Of all the images snapped during the original Woodstock weekend, one stands above all: a young couple huddled together in a blanket, standing alone in a sea of people lying on wet ground.
The couple in the famous photograph, Nick Ercoline and Bobbi Kelly, are still together (here’s what they look like now). They had dated for only 10 weeks when their photo was taken by photographer Burk Uzzle, During a year of great violence, the 1969 photo exudes a sense of peace.
They say they remember nothing of the original shot. "We weren't striking a pose," Nick says. "We were as surprised as everybody to see that photo on the album cover."

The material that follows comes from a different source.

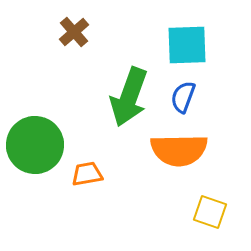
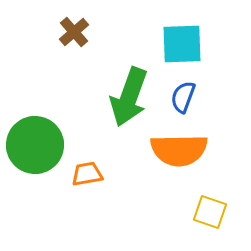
cyan square: moved 5 px left, 1 px up
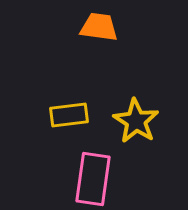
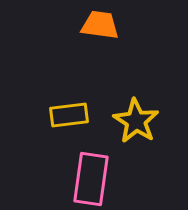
orange trapezoid: moved 1 px right, 2 px up
pink rectangle: moved 2 px left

They had heard so much on the radio about an approaching festival called Woodstock that “we just had to go,” Bobbi says. They took back roads to Bethel, N.Y., parked their car when they couldn't drive farther and walked the final two miles.

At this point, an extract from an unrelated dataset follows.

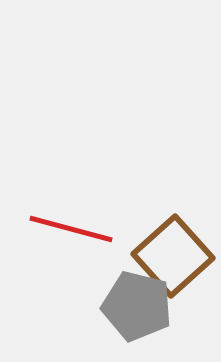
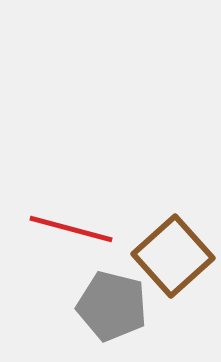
gray pentagon: moved 25 px left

They stayed only one night. They never saw the stage because they were so far away. But at some point, and they have no idea when, a photographer took their picture hugging, draped in a quilt, on a muddy hillside.

They discovered the picture while at a friend's house listening to the album and passing around the gatefold jacket. First, Nick recognized the famous yellow butterfly staff in the left corner. "It belonged to this guy Herbie," Nick says. "We latched on to him that day because he was having a very bad experience. He was tripping pretty heavily and he had lost his friends. After I saw that staff I said, 'Hey that's our blanket.' Then I said, 'Hey, that's us.'"

Bobbi, then 20, wasn't overly impressed. "Woodstock was over and done with at that time," she says. "It didn't seem like a big deal. The only thing was that then I had to tell my mother I had gone. She didn't know. But by then, she didn't mind."